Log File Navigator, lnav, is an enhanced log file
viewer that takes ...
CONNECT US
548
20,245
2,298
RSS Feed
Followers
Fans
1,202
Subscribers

→ **TASK TO COMPLETE**
Line by line, retype the data exactly as written.

→ **OUTPUT**
Log File Navigator, lnav, is an enhanced log file
viewer that takes ...
CONNECT US
548
20,245
2,298
RSS Feed
Followers
Fans
1,202
Subscribers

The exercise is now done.